In the current cost-constrained operating landscape, there is a need for agile and iterative planning approaches.
For the most successful finance teams, this means constantly reassessing and adjusting budgets and forecasts, running multiple scenarios without constraints, and having insights into all possible outcomes and their implications. They do not depend solely on spreadsheets to create budgets and forecasts, recognizing their limitations in capturing real-time data and the time-consuming processes needed for building forecasting models. Instead they turn to platforms that can connect to relevant data from disparate systems such as ERP, CRM, HR and payroll systems. These teams are able to test out their budgets and forecasts against an unlimited number of scenarios with the right technology. Consequently, they tend to have more insight into what may happen down the line, making their budgets and forecasts as well-informed as possible.

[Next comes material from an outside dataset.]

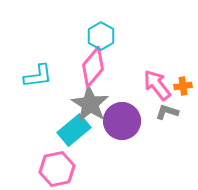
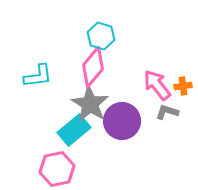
cyan hexagon: rotated 12 degrees counterclockwise
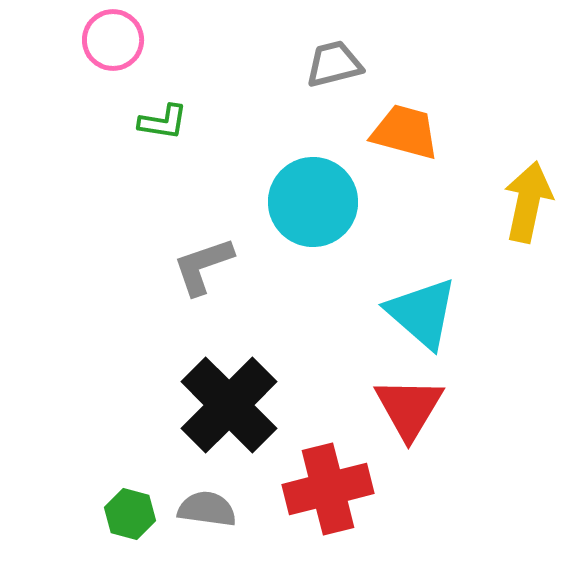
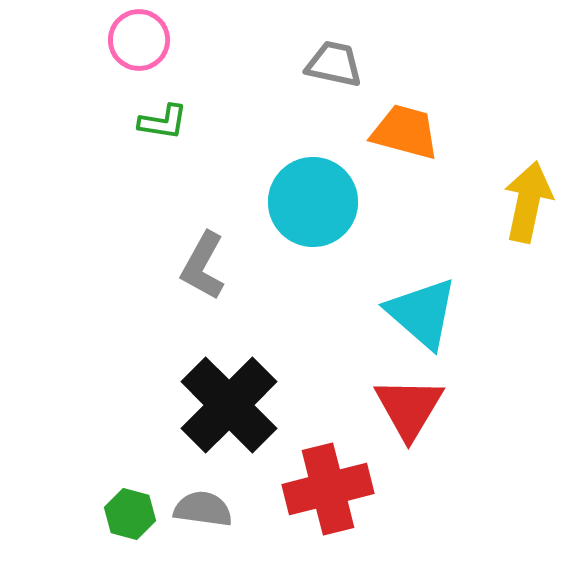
pink circle: moved 26 px right
gray trapezoid: rotated 26 degrees clockwise
gray L-shape: rotated 42 degrees counterclockwise
gray semicircle: moved 4 px left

They also constantly look to automate as many repetitive, manual parts of the planning process as possible and use interactive dashboards to show stakeholders where the business is headed.
For instance, when confronted with an unplanned request to assess a white-space opportunity, advanced teams showcase their remarkable agility by quickly developing a model that incorporates business input within a matter of hours, instead of weeks. This accelerated pace allows for in-depth analysis of potential funding paths, unveiling alternative investment options without any delays. Moreover, when evaluating capital expenditure (CapEx) business cases, the finance team's ability to conduct rapid pre-audit analysis propels faster insights into factors impacting project performance at maturity. This expedited analytical approach not only enhances the business's comprehension of uncertainties, but also empowers stakeholders to make well-informed decisions much faster.
As demonstrated by the FP&A team at Amazon, these advanced practices pay off. The FP&A team at Amazon employed modeling techniques to evaluate the effectiveness of two potential business levers: offering customers a 10% discount or providing free shipping on purchases. Through their analysis, they discovered that free shipping would have a more significant impact. This pivotal finding paved the way for the creation of Amazon Prime, one of the primary catalysts behind Amazon's extraordinary success.
Such examples abound. At The Economist, the FP&A team used modeling to understand how the magazine could adapt to the increasing popularity of digital readership. At Lego, FP&A calculated how the company could utilize the savings from reduced travel during the pandemic to facilitate productive remote work for employees. Additionally, at Levi's, FP&A showed how the company could stay ahead of changing consumer preferences by preparing for the shift from skinny jeans to baggy jeans.
The path to forward-looking insights
With the right systems and processes, the most successful finance leaders are helping their teams automate time-consuming work, move away from spreadsheets, and carry out advanced analysis. Such finance teams make the most of data and provide much more than accurate financial statements and reports.
Finance teams seeking to get there can start with three changes. The first is increasing the focus on non-financial data and metrics. The second is helping financial analysts gain a deeper understanding of the operations of their business so that their analyses become more relevant. The third is to bring in technology that can help teams automate even further and build more complex models that make their analyses more consequential.
A data analytics platform like KNIME lets finance teams easily access data from any system - whether financial or non-financial. With its low-code, no-code interface, finance teams can immediately start automating repetitive tasks while gradually upskilling to more advanced modeling, without any coding.
As a result, finance starts becoming a function that has expanded its focus beyond basic numbers and provides forward-looking insights that contribute to shaping the business strategy.